Task:
Reproduce all the data exactly, without pictures.

═══ Data in this exercise

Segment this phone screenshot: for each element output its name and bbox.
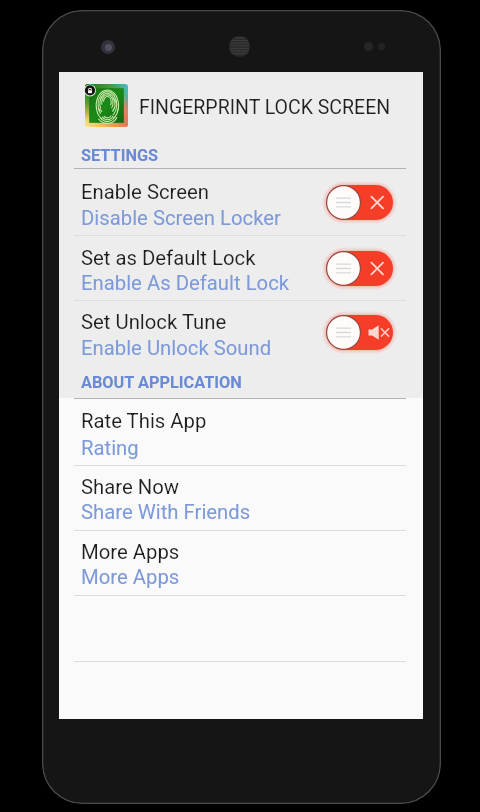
staticText: More Apps [81,540,180,564]
staticText: Rate This App [81,409,207,433]
staticText: SETTINGS [81,146,159,165]
button[interactable] [59,399,423,465]
staticText: FINGERPRINT LOCK SCREEN [139,96,391,119]
staticText: Set as Default Lock [81,246,256,270]
button[interactable] [59,466,423,530]
staticText: Enable As Default Lock [81,271,290,295]
button[interactable] [59,236,423,300]
button[interactable] [59,531,423,595]
button[interactable] [59,170,423,235]
staticText: Enable Unlock Sound [81,336,272,360]
staticText: Disable Screen Locker [81,206,281,230]
staticText: Set Unlock Tune [81,310,227,334]
button[interactable]: Unlock tune toggle [326,315,393,350]
staticText: ABOUT APPLICATION [81,373,242,392]
staticText: Rating [81,436,139,460]
button[interactable]: Set as default lock toggle [326,251,393,286]
staticText: More Apps [81,565,180,589]
staticText: Share With Friends [81,500,251,524]
button[interactable]: Enable screen lock toggle [326,185,393,220]
staticText: Enable Screen [81,180,210,204]
button[interactable] [59,301,423,365]
staticText: Share Now [81,475,180,499]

══════

Solution:
Segment this phone screenshot: for each element output its name and bbox.
staticText: More Apps [81,540,180,564]
staticText: Rate This App [81,409,207,433]
staticText: SETTINGS [81,146,159,165]
button[interactable] [59,399,423,465]
staticText: FINGERPRINT LOCK SCREEN [139,96,391,119]
staticText: Set as Default Lock [81,246,256,270]
button[interactable] [59,466,423,530]
staticText: Enable As Default Lock [81,271,290,295]
button[interactable] [59,236,423,300]
button[interactable] [59,531,423,595]
button[interactable] [59,170,423,235]
staticText: Enable Unlock Sound [81,336,272,360]
staticText: Disable Screen Locker [81,206,281,230]
staticText: Set Unlock Tune [81,310,227,334]
button[interactable]: Unlock tune toggle [326,315,393,350]
staticText: ABOUT APPLICATION [81,373,242,392]
staticText: Rating [81,436,139,460]
button[interactable]: Set as default lock toggle [326,251,393,286]
staticText: More Apps [81,565,180,589]
staticText: Share With Friends [81,500,251,524]
button[interactable]: Enable screen lock toggle [326,185,393,220]
staticText: Enable Screen [81,180,210,204]
button[interactable] [59,301,423,365]
staticText: Share Now [81,475,180,499]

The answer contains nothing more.